Saturday, October 18, 2008

Mark Steyn

Cocoon: The Return [Mark Steyn]
On this business of "elite cocoons" and "conservative cocoons":
One of the things I love about America (speaking as a foreigner) is how decentralized it is. Pace "New York, New York", you don't have to make it there, you can make it anywhere. Yet, in contrast to other industries, our chattering classes are uniquely concentrated in Ross Douthat's DC/NY corridor. Isn't this a little odd? And doesn't it pose particular problems for Republicans? Conservative elites live in liberal jurisdictions - and, way out back in the "conservative cocoon", it gives them the whiff of absentee landlords, who enrich themselves on the strength of various holdings in ramshackle colonies but have no desire to spend much time there. Whatever one feels about what Ross Douthat calls the "conservative cocoon", it elects conservative mayors, conservative school boards, conservative road agents, conservative state reps, and conservative governors: it's the only place to go to experience conservatism as applied in practice. On the other hand, Mr Douthat's aforementioned corridor will once in a while elect a Michael Bloomberg or a Christie Whitman, and that's it: conservatism remains strictly a theoretical proposition.
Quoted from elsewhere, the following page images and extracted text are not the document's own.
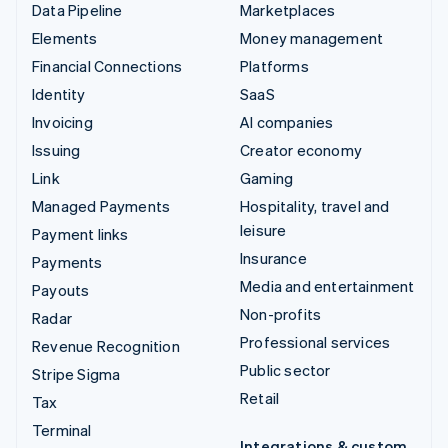
Data Pipeline
Marketplaces
Elements
Money management
Financial Connections
Platforms
Identity
SaaS
Invoicing
AI companies
Issuing
Creator economy
Link
Gaming
Managed Payments
Hospitality, travel and
leisure
Payment links
Insurance
Payments
Media and entertainment
Payouts
Non-profits
Radar
Professional services
Revenue Recognition
Public sector
Stripe Sigma
Retail
Tax
Terminal
Integrations & custom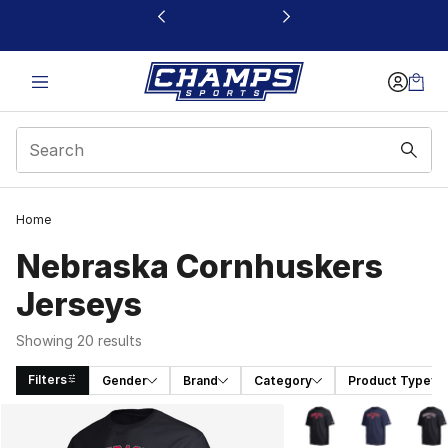
This link will open in a new window
Home
Nebraska Cornhuskers
Jerseys
Showing 20 results
Filters
Gender
Brand
Category
Product Type
Search Results
More Colors Availabl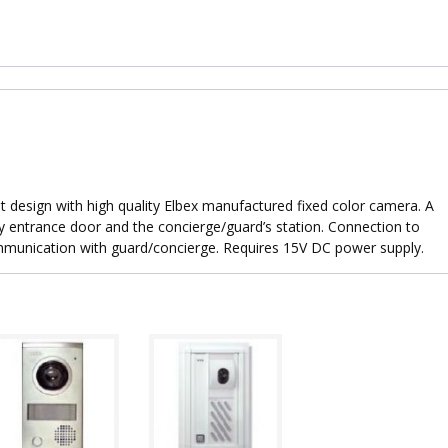
t design with high quality Elbex manufactured fixed color camera. A
 entrance door and the concierge/guard’s station. Connection to
mmunication with guard/concierge. Requires 15V DC power supply.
That's why the metropolitan sneers about the size of Wasilla were extremely ill-advised, and not just because of the implication that the mayors of, say, New Orleans, San Francisco or Detroit are therefore more qualified to be in the White House. If it weren't for small towns, suburbs and rural districts, there would be no conservative government at all. With a few exceptions (such as Vermont), "blue states" mostly turn out to be red states with a couple of big blue cities (Pennsylvania, for example, or even California). Almost by definition, an effective conservative executive - the kind you might want in the White House - can only come from flyover country.
So, when a conservative pundit mocks Wasilla, he's mocking conservatism as it's actually lived, as opposed to conservatism as a theoretical fantasy playground for the purposes of cocktail-party banter. David Warren, a great comrade of me and David Frum in our battles up north, wrote a column on this theme after the last Canadian election, beginning:
It’s when you no longer know where your milk comes from, let alone where you got your opinions, that you have become over-urbanized.
And over-liberalized. A township that digs its own wells and plows its own roads is less susceptible to the beguiling notion that everything necessary in life is a mysterious "government service" to be provided by faceless bureaucrats far away.
As for Sarah Palin, I think she could use a fewer sharper moose gags, but I'm not sure David Brooks is the go-to guy for that. And, to return to his Charlie Rose "Barack is the mountain" shtick, any PBS-watching inbred stump-toothed knuckle-dragging plaid-clad mountain man not yet face down in the moonshine or enjoying a bunk-up with his sister might think that Mr Brooks' bizarre metaphor gives the game away: the "conservative cocoon" is somewhere you drive through en route to the hiking trip.